On a UFC 189 fight card that at times felt like a flying leap into MMA’s future, Robbie Lawler served up an old-school slugfest in the evening’s co-main event.
It turns out you can drape Lawler in his brand new Reebok “champion’s kit,” overhaul the pay-per-view broadcast with fancy retooled graphics and summon some technological wizardry to project hype videos on the actual floor of the Octagon, but the UFC welterweight champion is still going to do what he’s been doing since he was 19 years old.
Now 33, he just does it better than ever.
Lawler shifted through a number of familiar gears during the 21 minutes he spent in the cage with Rory MacDonald on Saturday night. He went from laid back to deadly serious and back again as the two put on a brawl that lifted an already stellar PPV.
In the middle, Lawler almost—but not quite—gave it away, before recovering and scoring a TKO victory early in the final round.
When it was over, he left MacDonald crumpled and defeated from a badly broken nose. Lawler stood in the center of the cage, spattered in blood and screaming from the ecstasy of successfully defending his 170-pound title for the first time.
So, pretty much vintage Lawler.
“That was the accumulation of a beatdown!” he hollered about the fight’s final sequence, when UFC color commentator Joe Rogan asked him about it immediately afterward. “That wasn’t one punch, that was years of fighting coming to fruition. I’m the champ! I’m here to stay!”
It was a modus operandi that should be well-known to hardcore MMA fans by now. They’ve only been watching Lawler do it since about 2002.

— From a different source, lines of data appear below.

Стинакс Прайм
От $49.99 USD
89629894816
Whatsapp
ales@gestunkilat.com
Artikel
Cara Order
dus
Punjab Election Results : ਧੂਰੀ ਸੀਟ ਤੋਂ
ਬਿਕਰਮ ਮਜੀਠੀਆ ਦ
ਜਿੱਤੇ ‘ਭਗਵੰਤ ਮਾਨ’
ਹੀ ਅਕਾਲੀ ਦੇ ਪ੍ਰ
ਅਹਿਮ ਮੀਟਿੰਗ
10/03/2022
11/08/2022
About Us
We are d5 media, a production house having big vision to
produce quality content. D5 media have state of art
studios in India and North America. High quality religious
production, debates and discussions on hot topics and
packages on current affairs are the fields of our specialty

His turnaround from a rough stretch during 2010 to 2011 where he went 1-3 in the Strikeforce middleweight division has been nothing short of remarkable. Lawler’s drop to welterweight, his move to Florida’s American Top Team and a revamped training regimen have all conspired to give us one of the more miraculous late-career resurgences in UFC history.
There is an old adage in the fight game that says you’re not really a champion until you successfully defend your title. By that measure—or any—Lawler is now the new standard bearer in a weight class that unexpectedly lost dominant champion Georges St-Pierre to retirement near the end of 2013.
It was both exhilarating and sobering to watch what Lawler and MacDonald did to each other in this fight. Both men turned in inspired performances, but as MMAFighting.com’s Chuck Mindenhall succinctly noted, it was the sort of bloody slobberknocker that served as a stark reminder of their own mortality:
Like their first fight at UFC 167, Lawler started slowly. He came out of his corner stalking MacDonald around the cage like a man who knew full well he’d see the championship rounds. MacDonald scored early with a series of body kicks, though for the most part Lawler appeared to steer clear of his more dangerous combinations and easily sprawled out of the challenger’s takedown attempts.
Lawler didn’t visibly loosen up until late in the second round, but when he did, he firmly took control. His jabs started to snap the 25-year-old Canadian’s head back. His fluid punching combinations methodically turned MacDonald’s face to hamburger, and down the stretch in the stanza Lawler may have broken the Red King’s nose.
That momentum built into the third round, but just when it seemed as though the champion would tuck this bout into his back pocket, MacDonald stunned him with a high kick. He followed up with a flurry of punches and knees that had Lawler badly wobbled. Even as he assured referee John McCarthy he was OK and gestured defiantly to the crowd, Lawler could be seen stumbling back to his corner.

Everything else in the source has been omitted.